4.30.2003

a letter to boo

Lately I've been forced to sift through the relics that document my past, what with putting up my senior show, and with this way finding project. I've been reflecting a lot on the journey and the people along the way. Of which you are of course a humongous part. It was when I was looking through my photo album that I had a startling revelation. There is a part of me that will always see you as a boy. Your face flush with the weight of the very young, clad in that white t-shirt from cooperstown, black sweatpants, and the ever present slip on shoes. I remember how you hated shoetrings, jeans, and leaving your shirt untucked.

I can literally watch you grow up all over again in photos. Watch your body lengthen and widen, your jaw define itself, your eyes lose the glow of happiness, only to regain it again in later photos, tempered this time by living with choices and consequences. Watch your cockiness become a mantle that rests on your shoulders. Watch all the little infinite changes that happen so naturally no matter how closely you look, you can never really be cognizant of them happening.

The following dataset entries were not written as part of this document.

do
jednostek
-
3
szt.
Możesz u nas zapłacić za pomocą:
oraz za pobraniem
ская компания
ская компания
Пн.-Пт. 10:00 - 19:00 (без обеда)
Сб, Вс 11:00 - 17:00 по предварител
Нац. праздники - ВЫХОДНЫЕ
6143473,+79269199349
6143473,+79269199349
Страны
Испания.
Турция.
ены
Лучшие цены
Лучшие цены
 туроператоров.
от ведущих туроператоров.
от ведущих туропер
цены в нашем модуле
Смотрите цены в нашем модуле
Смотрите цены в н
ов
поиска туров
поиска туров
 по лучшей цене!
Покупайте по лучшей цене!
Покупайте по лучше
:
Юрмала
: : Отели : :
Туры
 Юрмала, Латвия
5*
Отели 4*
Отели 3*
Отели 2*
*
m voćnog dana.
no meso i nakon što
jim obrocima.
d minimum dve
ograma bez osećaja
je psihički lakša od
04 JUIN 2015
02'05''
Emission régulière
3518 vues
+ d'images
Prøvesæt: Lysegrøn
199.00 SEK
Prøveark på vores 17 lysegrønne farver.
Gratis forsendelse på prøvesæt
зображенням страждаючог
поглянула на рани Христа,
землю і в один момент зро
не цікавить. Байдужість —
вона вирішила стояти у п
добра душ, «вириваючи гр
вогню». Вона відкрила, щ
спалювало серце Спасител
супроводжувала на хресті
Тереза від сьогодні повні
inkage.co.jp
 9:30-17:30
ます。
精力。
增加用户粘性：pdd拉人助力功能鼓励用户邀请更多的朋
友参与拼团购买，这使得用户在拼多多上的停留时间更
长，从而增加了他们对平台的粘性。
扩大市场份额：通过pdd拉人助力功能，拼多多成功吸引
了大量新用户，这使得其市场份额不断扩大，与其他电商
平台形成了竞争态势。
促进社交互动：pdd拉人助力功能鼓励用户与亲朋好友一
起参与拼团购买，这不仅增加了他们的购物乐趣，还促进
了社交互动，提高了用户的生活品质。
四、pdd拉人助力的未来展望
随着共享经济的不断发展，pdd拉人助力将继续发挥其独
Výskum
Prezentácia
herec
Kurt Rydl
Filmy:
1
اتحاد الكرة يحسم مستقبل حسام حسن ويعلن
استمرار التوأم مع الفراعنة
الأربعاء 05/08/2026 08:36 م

I look at you and I see the little boy whose soul understood mine right away. I see the angry lost teenager just living recklessly. And I see the man you are becoming. Turning twenty is a weird quasi period of transition, it was a year in which I learned and grew so much. I hope those same things to you. And know that no matter how old you become, how much you change, there will always be someone who remembers where you came from and how you got here.

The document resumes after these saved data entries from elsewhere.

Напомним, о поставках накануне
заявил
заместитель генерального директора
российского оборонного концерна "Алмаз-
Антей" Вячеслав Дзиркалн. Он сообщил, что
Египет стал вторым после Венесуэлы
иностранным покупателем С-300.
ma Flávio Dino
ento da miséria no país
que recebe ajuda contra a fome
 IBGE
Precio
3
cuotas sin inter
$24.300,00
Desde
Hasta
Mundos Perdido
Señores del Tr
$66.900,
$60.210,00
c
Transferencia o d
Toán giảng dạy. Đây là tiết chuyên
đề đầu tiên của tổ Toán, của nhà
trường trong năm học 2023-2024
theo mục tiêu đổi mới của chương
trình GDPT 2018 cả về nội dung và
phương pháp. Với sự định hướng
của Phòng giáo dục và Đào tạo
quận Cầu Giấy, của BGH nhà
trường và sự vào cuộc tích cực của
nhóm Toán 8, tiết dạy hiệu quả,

I love you. Happy Birthday.

4.26.2003

nigh

the end is drawing nigh.

Out from under the pressure I can see the culmination of the stress and rush and hair pulling. I'm gonna see the other side of the tunnel. I'm not so scared anymore. It was hard to see past the immediacy of the moment, it doesn't make the problems and the struggles any less important, just filled with more perspective. It's the process of anything I guess, you keep whittling away until you have it at a level that you can manage.

I made the trip to be with my friend when he got his test results. Negative. He says he's changed for the better because of this experience, that he's getting his life on track. I can't have anything but faith in him. And when he stumbles I will be there to help him up without the I told you so's.

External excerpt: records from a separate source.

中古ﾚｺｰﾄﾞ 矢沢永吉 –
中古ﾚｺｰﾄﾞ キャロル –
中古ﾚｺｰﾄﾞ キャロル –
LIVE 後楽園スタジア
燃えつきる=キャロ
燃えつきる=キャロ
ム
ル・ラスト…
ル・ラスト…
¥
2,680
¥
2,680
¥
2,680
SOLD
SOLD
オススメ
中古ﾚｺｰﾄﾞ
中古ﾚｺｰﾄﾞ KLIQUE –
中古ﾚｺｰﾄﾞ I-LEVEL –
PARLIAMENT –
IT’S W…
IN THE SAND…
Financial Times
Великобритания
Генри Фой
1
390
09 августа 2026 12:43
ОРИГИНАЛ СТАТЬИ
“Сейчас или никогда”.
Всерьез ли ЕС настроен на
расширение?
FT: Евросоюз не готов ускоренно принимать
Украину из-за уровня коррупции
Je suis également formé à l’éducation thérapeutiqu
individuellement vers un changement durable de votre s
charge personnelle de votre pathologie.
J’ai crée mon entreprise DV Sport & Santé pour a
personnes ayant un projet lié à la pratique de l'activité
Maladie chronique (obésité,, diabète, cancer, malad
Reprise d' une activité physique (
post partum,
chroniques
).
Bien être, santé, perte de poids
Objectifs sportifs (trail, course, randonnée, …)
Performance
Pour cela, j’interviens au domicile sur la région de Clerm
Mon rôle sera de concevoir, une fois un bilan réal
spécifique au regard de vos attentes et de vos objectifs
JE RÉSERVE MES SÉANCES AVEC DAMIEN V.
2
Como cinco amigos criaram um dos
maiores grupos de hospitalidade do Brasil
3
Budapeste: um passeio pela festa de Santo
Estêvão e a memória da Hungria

2 weeks. And I will be free again. How did the Indigo girls put it?

"I spent four years prostrate to a higher mind, I got my paper and now I'm free"

yeah, I couldn't have said it better myself.

4.08.2003

really...

I'm not that unhappy and things are never as bad as they seem. But I tend to let things build up until I have to get them out of my head, hence the immense overflow of words that is the previous entry.

And today is looking up, I have an open space to live in the city of my choice. Now I just have to come up with the dough. Yeah, that'll be easy.

So I'm flipping off the slammed door and crawling through a window.

Fitting for a thief.

simplicity

I have a tendency to be melodramatic. It sometimes feels like breathing to me. I have tried to hold my breath until my lungs burn and I think maybe, just maybe this time I might lose consciousness. This time I might be able to rest. But I always let go with a great gasp and draw another breath, rapidly, one after the other.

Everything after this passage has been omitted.